The Society Submits Comments on CMS SNF PPS Proposed Rule

June 24, 2016
Policy Snapshot

AMDA-The Society for Post-Acute and Long-Term Care Medicine recently submitted comments on the Centers for Medicare & Medicaid Services (CMS) proposed rule entitled Prospective Payment System and Consolidated Billing for Skilled Nursing Facilities FY 2017, SNF Value-Based Purchasing Program, SNF Quality Reporting Program, and SNF Payment Models Research; Proposed Rule.

The Society noted that, “members often follow patients across the Post-Acute Care (PAC) spectrum, and as CMS tries to standardize measures across all PAC settings (IMPACT Act), clinicians could be a vital component in achieving standardization and improving quality.” The Society further urged CMS to harmonize measures across clinician and facility quality reporting programs stating “As MACRA defines physician quality measures and Alternative Payment Models, we recommend to CMS that clinician measures and PAC facility measures be harmonized.”

CMS has proposed a measure to report a skilled nursing facility’s (SNF’s) risk-standardized rate of Medicare Fee For Service (FFS) patients who are discharged to the community following an SNF stay and who remain alive and do not have an unplanned readmission to an acute care hospital or long-term care hospital (LTCH) in the 31 days following discharge to the community. Community for purposes of this measure is defined as home/self-care, with or without home health services. CMS notes that this measure is conceptualized uniformly across the PAC settings, and sets out its extensive analyses of the data on variation in discharge patterns and costs.

The Society noted that those residents of the facility prior to the SNF stay should be excluded from the numerator and denominator, as they are not expected to return to the “community” because they reside in the facility (on NF or custodial status) and the facility is and will remain their home. “These individuals were hospitalized for an acute problem; while they may return as skilled (SNF – place of service 31) residents receiving skilled services for a short period, they ultimately will resume custodial (NF – place of service 32) status in the facility. The facility should not be penalized in such situations,” the Society’s letter stated.

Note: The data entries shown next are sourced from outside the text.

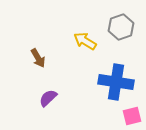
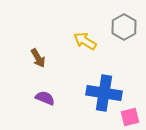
gray hexagon: moved 3 px right; rotated 10 degrees counterclockwise
blue cross: moved 12 px left, 11 px down
purple semicircle: moved 3 px left; rotated 66 degrees clockwise
pink square: moved 2 px left, 1 px down
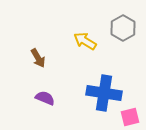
gray hexagon: moved 1 px left, 1 px down
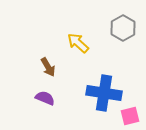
yellow arrow: moved 7 px left, 2 px down; rotated 10 degrees clockwise
brown arrow: moved 10 px right, 9 px down
pink square: moved 1 px up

CMS also proposed a Medicare Spending Per Beneficiary (MSPB) PAC SNF measure to hold SNF providers accountable for Medicare payments within an episode of care. The Society strongly supports the inclusion of socioeconomic and demographic factors in the MSPB-PAC measure before adoption. “It will allow for more fair and equitable determination of true costs among providers, will help prevent “cherry-picking,” and the granularity will assist in meaningful improvement in populations who historically have differing needs and costs,” the Society said. The Society also urged CMS to adjust for socioeconomic and demographic factors before the measure is finalized. “Failure to account for very real differences in underlying patient health status and support systems that would permit more timely discharge to community results in the demonstrated poor predictive power of the MSPB-PAC resource use measure as applied to SNF patients.” In addition, the Society noted the importance of ensuring “that the risk adjustment methodology compares similar populations. For instance, spending on the skilled post-acute patient, defined by place of service 31, would be very different from a non-skilled resident defined by place of service 32. We strongly urge CMS to use claims data to further adjust these populations based on these differences.”